__Directions for this task__.
If a line appears in the data below, it must appear in your answer exactly as given.

__Data for review__.
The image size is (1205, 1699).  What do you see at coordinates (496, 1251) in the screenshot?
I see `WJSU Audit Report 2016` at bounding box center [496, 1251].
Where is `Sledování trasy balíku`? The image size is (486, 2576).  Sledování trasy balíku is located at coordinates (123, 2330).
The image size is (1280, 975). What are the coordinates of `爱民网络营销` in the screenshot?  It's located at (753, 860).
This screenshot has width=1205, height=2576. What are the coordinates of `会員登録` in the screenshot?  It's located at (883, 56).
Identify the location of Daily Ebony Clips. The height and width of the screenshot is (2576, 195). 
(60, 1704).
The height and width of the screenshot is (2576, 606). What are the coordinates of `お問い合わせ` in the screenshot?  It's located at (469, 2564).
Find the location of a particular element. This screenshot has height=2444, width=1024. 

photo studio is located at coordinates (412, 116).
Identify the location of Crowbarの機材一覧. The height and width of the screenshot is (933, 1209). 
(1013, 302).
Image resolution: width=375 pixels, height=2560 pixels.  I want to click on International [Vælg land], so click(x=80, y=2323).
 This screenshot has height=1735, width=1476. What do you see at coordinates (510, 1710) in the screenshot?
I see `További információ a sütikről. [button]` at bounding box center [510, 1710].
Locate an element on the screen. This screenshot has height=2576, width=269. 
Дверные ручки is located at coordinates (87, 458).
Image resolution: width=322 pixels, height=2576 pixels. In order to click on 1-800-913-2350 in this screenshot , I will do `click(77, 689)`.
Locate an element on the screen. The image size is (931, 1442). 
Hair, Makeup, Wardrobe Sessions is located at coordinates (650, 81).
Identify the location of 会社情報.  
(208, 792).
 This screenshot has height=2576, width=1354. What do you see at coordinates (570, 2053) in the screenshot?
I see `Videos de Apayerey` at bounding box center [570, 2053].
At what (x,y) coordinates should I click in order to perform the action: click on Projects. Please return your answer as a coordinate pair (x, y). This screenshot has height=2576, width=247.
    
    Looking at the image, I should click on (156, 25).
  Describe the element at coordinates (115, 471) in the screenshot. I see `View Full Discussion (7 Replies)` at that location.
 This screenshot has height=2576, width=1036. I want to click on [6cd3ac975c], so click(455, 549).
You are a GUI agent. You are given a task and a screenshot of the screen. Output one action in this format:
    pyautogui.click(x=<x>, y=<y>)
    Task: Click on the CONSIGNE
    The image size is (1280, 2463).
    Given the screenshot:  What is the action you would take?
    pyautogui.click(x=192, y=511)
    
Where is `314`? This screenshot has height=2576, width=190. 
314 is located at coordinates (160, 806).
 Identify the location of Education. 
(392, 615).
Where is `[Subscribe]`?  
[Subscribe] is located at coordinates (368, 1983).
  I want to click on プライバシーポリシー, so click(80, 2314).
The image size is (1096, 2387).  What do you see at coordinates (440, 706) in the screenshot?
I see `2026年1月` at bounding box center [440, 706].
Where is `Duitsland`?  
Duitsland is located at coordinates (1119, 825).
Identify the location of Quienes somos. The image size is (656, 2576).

__Task output__.
The image size is (1205, 1699).  What do you see at coordinates (496, 1251) in the screenshot?
I see `WJSU Audit Report 2016` at bounding box center [496, 1251].
Where is `Sledování trasy balíku`? The image size is (486, 2576).  Sledování trasy balíku is located at coordinates (123, 2330).
The image size is (1280, 975). What are the coordinates of `爱民网络营销` in the screenshot?  It's located at (753, 860).
This screenshot has width=1205, height=2576. What are the coordinates of `会員登録` in the screenshot?  It's located at (883, 56).
Identify the location of Daily Ebony Clips. The height and width of the screenshot is (2576, 195). 
(60, 1704).
The height and width of the screenshot is (2576, 606). What are the coordinates of `お問い合わせ` in the screenshot?  It's located at (469, 2564).
Find the location of a particular element. This screenshot has height=2444, width=1024. 

photo studio is located at coordinates (412, 116).
Identify the location of Crowbarの機材一覧. The height and width of the screenshot is (933, 1209). 
(1013, 302).
Image resolution: width=375 pixels, height=2560 pixels.  I want to click on International [Vælg land], so click(x=80, y=2323).
 This screenshot has height=1735, width=1476. What do you see at coordinates (510, 1710) in the screenshot?
I see `További információ a sütikről. [button]` at bounding box center [510, 1710].
Locate an element on the screen. This screenshot has height=2576, width=269. 
Дверные ручки is located at coordinates (87, 458).
Image resolution: width=322 pixels, height=2576 pixels. In order to click on 1-800-913-2350 in this screenshot , I will do `click(77, 689)`.
Locate an element on the screen. The image size is (931, 1442). 
Hair, Makeup, Wardrobe Sessions is located at coordinates (650, 81).
Identify the location of 会社情報.  
(208, 792).
 This screenshot has height=2576, width=1354. What do you see at coordinates (570, 2053) in the screenshot?
I see `Videos de Apayerey` at bounding box center [570, 2053].
At what (x,y) coordinates should I click in order to perform the action: click on Projects. Please return your answer as a coordinate pair (x, y). This screenshot has height=2576, width=247.
    
    Looking at the image, I should click on (156, 25).
  Describe the element at coordinates (115, 471) in the screenshot. I see `View Full Discussion (7 Replies)` at that location.
 This screenshot has height=2576, width=1036. I want to click on [6cd3ac975c], so click(455, 549).
You are a GUI agent. You are given a task and a screenshot of the screen. Output one action in this format:
    pyautogui.click(x=<x>, y=<y>)
    Task: Click on the CONSIGNE
    The image size is (1280, 2463).
    Given the screenshot:  What is the action you would take?
    pyautogui.click(x=192, y=511)
    
Where is `314`? This screenshot has height=2576, width=190. 
314 is located at coordinates (160, 806).
 Identify the location of Education. 
(392, 615).
Where is `[Subscribe]`?  
[Subscribe] is located at coordinates (368, 1983).
  I want to click on プライバシーポリシー, so click(80, 2314).
The image size is (1096, 2387).  What do you see at coordinates (440, 706) in the screenshot?
I see `2026年1月` at bounding box center [440, 706].
Where is `Duitsland`?  
Duitsland is located at coordinates (1119, 825).
Identify the location of Quienes somos. The image size is (656, 2576).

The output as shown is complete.